Entrei na estufa particular do herbologista, localizada no enorme quintal na parte de trás de sua casa, notando que existiam outros tipos de cactos além do sonnius. O solo havia sido planejado para simular um deserto, possuindo bastante areia e pedras. Na bancada central, um vaso de argila pintado de verde estava protegido dentro de uma caixa de vidro; era como um aquário invertido, contendo a espécie criada e rejeitada por Saif. Ele vestiu luvas grossas de jardinagem e retirou a proteção que envolvia o vaso. Eu estava ao lado, observando o ato. Com a ajuda de uma pinça, retirou dois espinhos do cacto, que se moveu lentamente.
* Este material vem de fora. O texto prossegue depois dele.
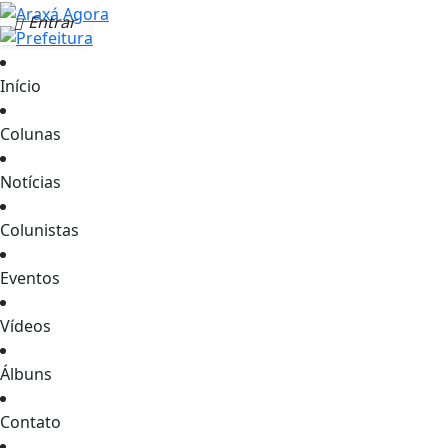
Entrar
Início
Colunas
Notícias
Colunistas
Eventos
Vídeos
Álbuns
Contato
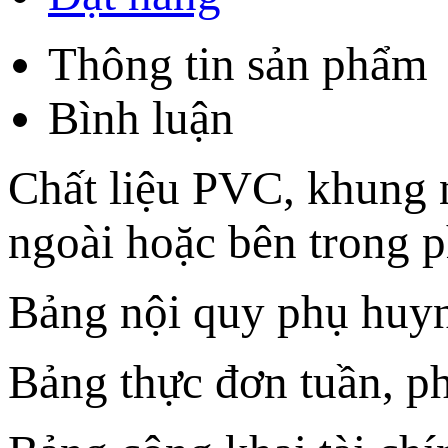
Thông tin sản phẩm
Bình luận
Chất liệu PVC, khung n
ngoài hoặc bên trong 
Bảng nội quy phụ huyn
Bảng thực đơn tuần, p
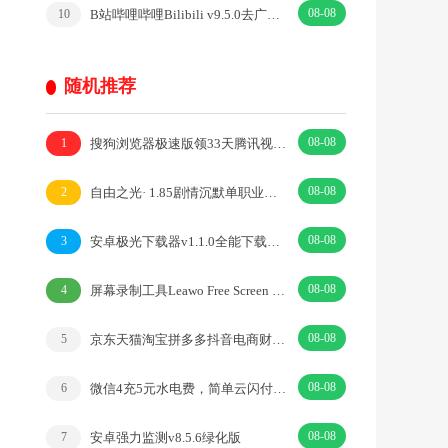
08-08
B站哔哩哔哩Bilibili v9.5.0去广告内置漫游模块版
10
随机推荐
08-08
搜狗浏览器极速版领33天腾讯视频会员
1
08-08
自由之光· 1.85剧情沉默单职业传奇，无需充值，白嫖通关·|免费版·RPG
2
08-08
安卓极光下载器v1.1.0全能下载管理磁力工具
3
08-08
屏幕录制工具Leawo Free Screen v1.0.0绿色版
4
08-08
京东天猫淘宝拼多多抖音电商财务对账实操
5
08-08
微信4充5元水电费，简单云闪付付款立减1元活动
6
08-08
安卓强力监测v8.5.6绿化版
7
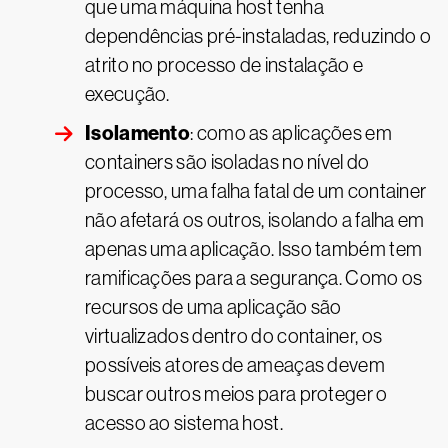
que uma máquina host tenha
dependências pré-instaladas, reduzindo o
atrito no processo de instalação e
execução.
Isolamento
: como as aplicações em
containers são isoladas no nível do
processo, uma falha fatal de um container
não afetará os outros, isolando a falha em
apenas uma aplicação. Isso também tem
ramificações para a segurança. Como os
recursos de uma aplicação são
virtualizados dentro do container, os
possíveis atores de ameaças devem
buscar outros meios para proteger o
acesso ao sistema host.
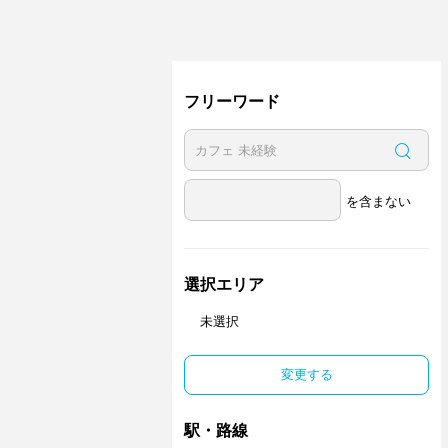
フリーワード
を含まない
選択エリア
未選択
変更する
駅・路線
O procedimento era simples, estender a mão e espetar o dedo. Mas Saif pediu para que eu sentasse no chão e cruzasse as pernas, como se estivesse meditando. Era importante que aquilo não perdesse o ar espiritual durante a viagem alucinógena, para tornar todo o processo dentro da lei. Os bruxos indianos aceitavam tudo, caso você criasse uma ligação com o hinduísmo. Eu segui suas instruções e aguardei.
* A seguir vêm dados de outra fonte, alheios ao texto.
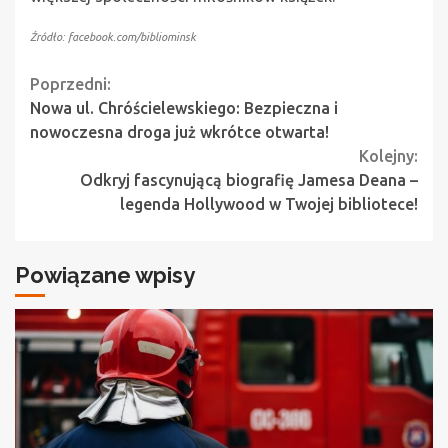
Źródło: facebook.com/bibliominsk
Continue
Poprzedni:
Nowa ul. Chróścielewskiego: Bezpieczna i
Reading
nowoczesna droga już wkrótce otwarta!
Kolejny:
Odkryj fascynującą biografię Jamesa Deana –
legenda Hollywood w Twojej bibliotece!
Powiązane wpisy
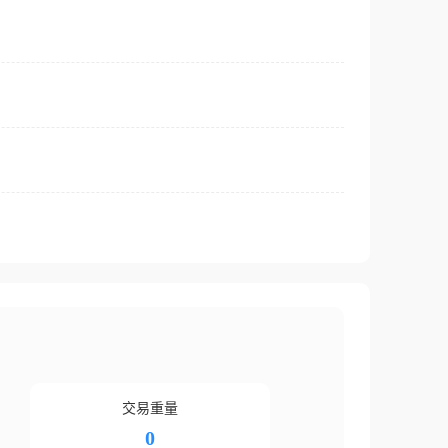
交易重量
0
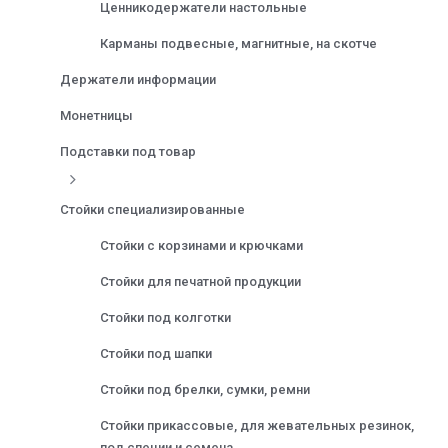
Ценникодержатели настольные
Карманы подвесные, магнитные, на скотче
Держатели информации
Монетницы
Подставки под товар
Стойки специализированные
Стойки с корзинами и крючками
Стойки для печатной продукции
Стойки под колготки
Стойки под шапки
Стойки под брелки, сумки, ремни
Стойки прикассовые, для жевательных резинок,
под специи и семена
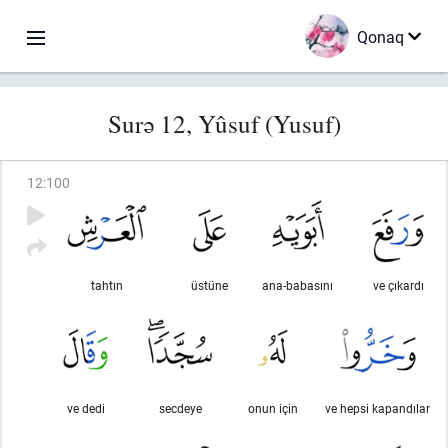
Qonaq
Surə 12, Yûsuf (Yusuf)
12
:
100
tahtın
üstüne
ana-babasını
ve çıkardı
ve dedi
secdeye
onun için
ve hepsi kapandılar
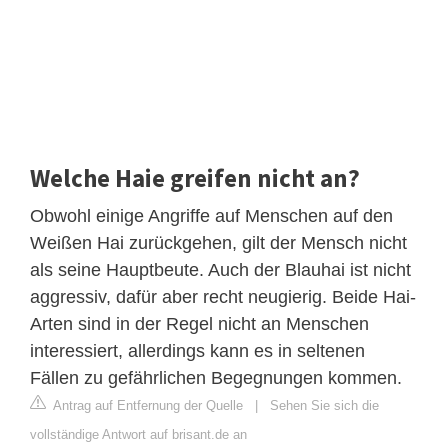
Welche Haie greifen nicht an?
Obwohl einige Angriffe auf Menschen auf den
Weißen Hai zurückgehen, gilt der Mensch nicht
als seine Hauptbeute. Auch der Blauhai ist nicht
aggressiv, dafür aber recht neugierig. Beide Hai-
Arten sind in der Regel nicht an Menschen
interessiert, allerdings kann es in seltenen
Fällen zu gefährlichen Begegnungen kommen.
Antrag auf Entfernung der Quelle
|
Sehen Sie sich die
vollständige Antwort auf brisant.de an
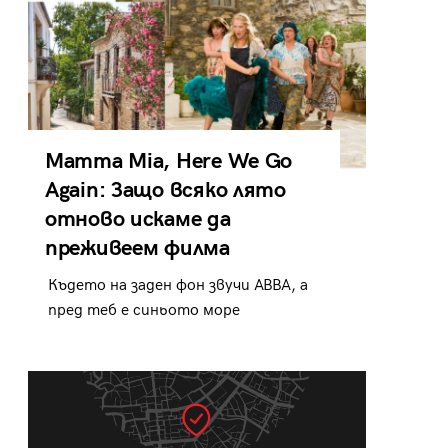
Mamma Mia, Here We Go
Again: Защо всяко лято
отново искаме да
преживеем филма
Където на заден фон звучи ABBA, а
пред теб е синьото море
Estava tão ansioso que nem senti os espinhos perfurarem meu dedo, o que deixou a experiência mais confortável. Agora, era aguardar o efeito que viria em menos de quinze minutos. Eu estava de olhos fechados, tentando resgatar bons pensamentos do mesmo jeito que fazemos antes de conjurar um patrono. Eu conseguia imaginar a minha antiga casa no Colorado, onde havia passado grande parte da minha infância. Conseguia sentir o cheiro do bolo de cenoura feito pelos meus pais; conseguia sentir o cheiro do campo molhado; mas, além de tudo, conseguia sentir os pensamentos se tornando quase reais. Eu conseguia sentir o gosto do bolo, eu poderia segurar um punhado de terra molhada. Eu estava no meio de uma alucinação sem mesmo perceber.
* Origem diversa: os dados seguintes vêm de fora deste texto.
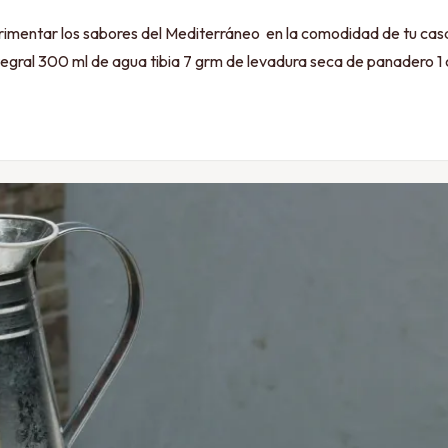
imentar los sabores del Mediterráneo en la comodidad de tu casa
ral 300 ml de agua tibia 7 grm de levadura seca de panadero 1 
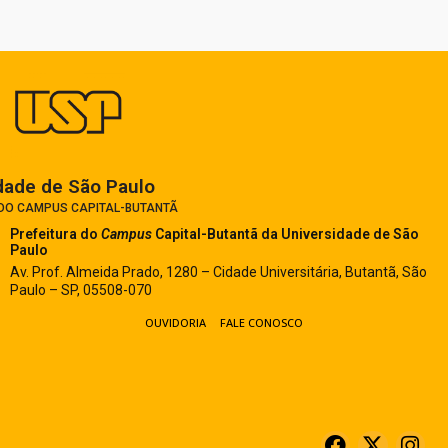
dade de São Paulo​
 DO CAMPUS CAPITAL-BUTANTÃ
Prefeitura do
Campus
Capital-Butantã
da Universidade de São
Paulo
Av. Prof. Almeida Prado, 1280 – Cidade Universitária, Butantã, São
Paulo – SP, 05508-070
OUVIDORIA
FALE CONOSCO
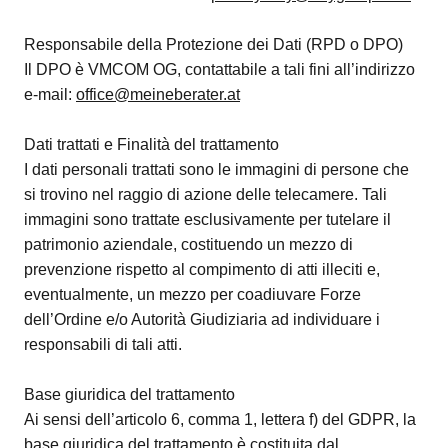
Responsabile della Protezione dei Dati (RPD o DPO)
Il DPO è VMCOM OG, contattabile a tali fini all’indirizzo
e-mail:
office@meineberater.at
Dati trattati e Finalità del trattamento
I dati personali trattati sono le immagini di persone che
si trovino nel raggio di azione delle telecamere. Tali
immagini sono trattate esclusivamente per tutelare il
patrimonio aziendale, costituendo un mezzo di
prevenzione rispetto al compimento di atti illeciti e,
eventualmente, un mezzo per coadiuvare Forze
dell’Ordine e/o Autorità Giudiziaria ad individuare i
responsabili di tali atti.
Base giuridica del trattamento
Ai sensi dell’articolo 6, comma 1, lettera f) del GDPR, la
base giuridica del trattamento è costituita dal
Deixei que minhas memórias me guiassem nessa viagem pelas lembranças, sabendo que, em algum momento, eu esbarraria nos meus traumas. Nenhuma vida é feita apenas de bons momentos e o que estava por vir me deixava assustado. Eu senti que tinha o poder de controlar aquela viagem, mas, ao mesmo tempo, era impossível não pensar em coisas ruins, evitando assim de reproduzi-las durante o meu período de alucinação. Foi aí que a parte ruim da minha experiência começou. Eu não irei me aprofundar nela, contando detalhadamente tudo o que pude vivenciar novamente, mas, ter que lidar com coisas que para mim já estavam enterradas há tempos, de algum modo me fez refletir sobre minhas escolhas atuais, sobre o rumo que minha vida estava levando e sobre a pessoa que eu havia me tornado. Eu acordei algumas horas depois; deitado no chão; com a sensação de ter saído do consultório de algum psicólogo muito bom. Estava com a mente leve, porém, eu mal conseguia levantar o corpo de tão cansado fisicamente. Saif explicou, dizendo que eu havia me contorcido varias vezes durante o período de alucinação.

Fiquei bastante pensativo sobre todo aquele processo. Poucas plantas mágicas me fizeram parar pra pensar sobre a nossa caminhada na terra. E com apenas uma espetadas, o cacto havia superado outras plantas no quesito "poder alucinógeno".

Foi difícil convencer Saif de liberar uma muda do cacto para o laboratório do Pasquim, ele tinha medo da planta trazer problemas durante a fiscalização. Eu realmente achei que sairia de mãos abanando, mas antes de ir embora, ele me entregou uma caixa de fósforos, enfeitiçada com feitiço de expansão, contendo uma muda do cactus sonnius modificado. Saif não me revelou o que faria com a amostra, mas ele parecia orgulho do que havia produzido ali. Talvez mantivesse escondido, numa coleção particular em sua casa.

Eu deixei a Índia contente, do mesmo modo que havia chegado, por cima. Porém, agora acompanhado do meu novo amigo, sonnius, e bastante animado para poder mostrar a America do Norte para ele. E ele para a America do Norte.